Final answer:
To find the number of atoms of helium gas in a spherical balloon, we can use the ideal gas law equation PV = nRT. By rearranging the equation and plugging in the given values, we can calculate the number of moles of helium gas in the balloon. Finally, by multiplying the number of moles by Avogadro's number, we can determine the number of atoms.
Step-by-step explanation:
To determine the number of atoms of helium gas that fill a spherical balloon, we need to use the ideal gas law equation. The ideal gas law equation is PV = nRT, where P is the pressure, V is the volume, n is the number of moles, R is the ideal gas constant, and T is the temperature in kelvin. We can rearrange this equation to solve for n, the number of moles. n = PV / RT.

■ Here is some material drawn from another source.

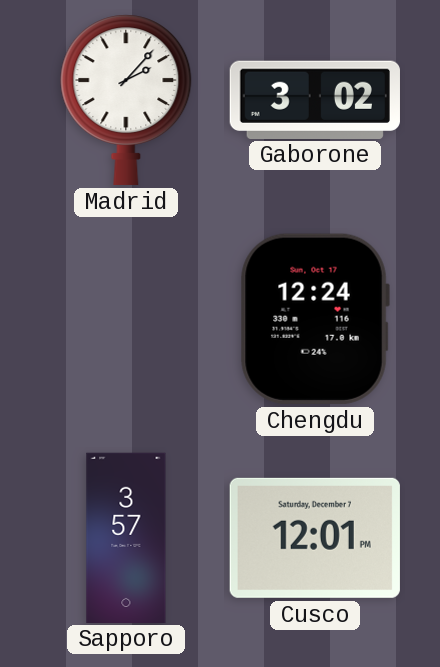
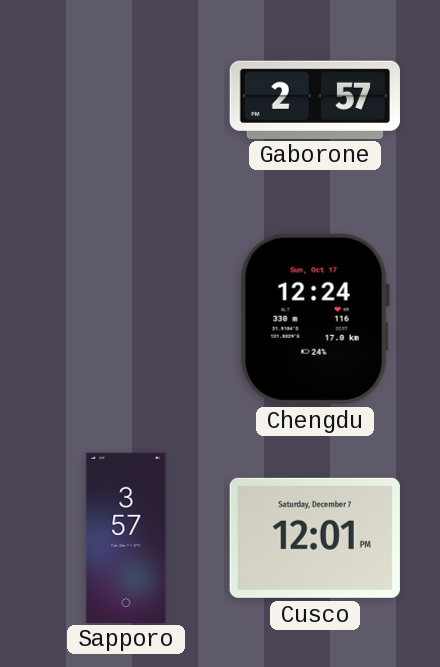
Madrid: 2:07 -> none
Gaborone: 3:02 -> 2:57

First, we need to convert the diameter of the balloon to radius by dividing it by 2: 29.8 cm / 2 = 14.9 cm = 0.149 m.
Using the formula for the volume of a sphere, V = (4/3)πr^3, we can calculate the volume of the balloon: V = (4/3)π(0.149 m)^3 = 0.537 L.
Next, we need to convert the temperature to kelvin by adding 273.15: 19.0°C + 273.15 = 292.15 K.

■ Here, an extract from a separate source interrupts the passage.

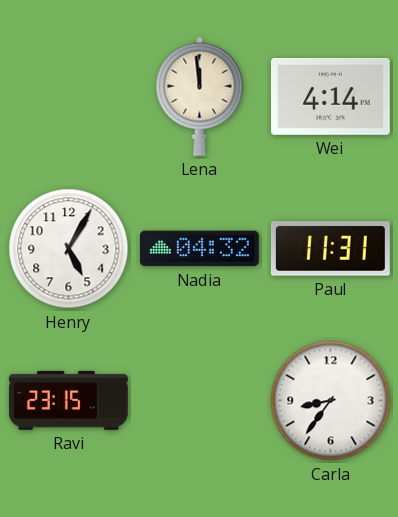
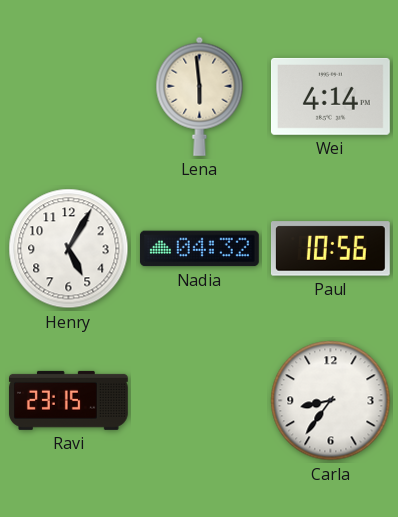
Lena: 11:59 -> 5:59
Paul: 11:31 -> 10:56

Plugging in the values into the ideal gas law equation, we get n = (1.00 atm)(0.537 L) / (0.0821 L•atm/mol•K)(292.15 K) = 0.00984 mol.
Finally, we can calculate the number of atoms by multiplying the number of moles by Avogadro's number, which is 6.022 x 10^23 atoms/mol. Number of atoms = (0.00984 mol)(6.022 x 10^23 atoms/mol) = 5.925 x 10^21 atoms.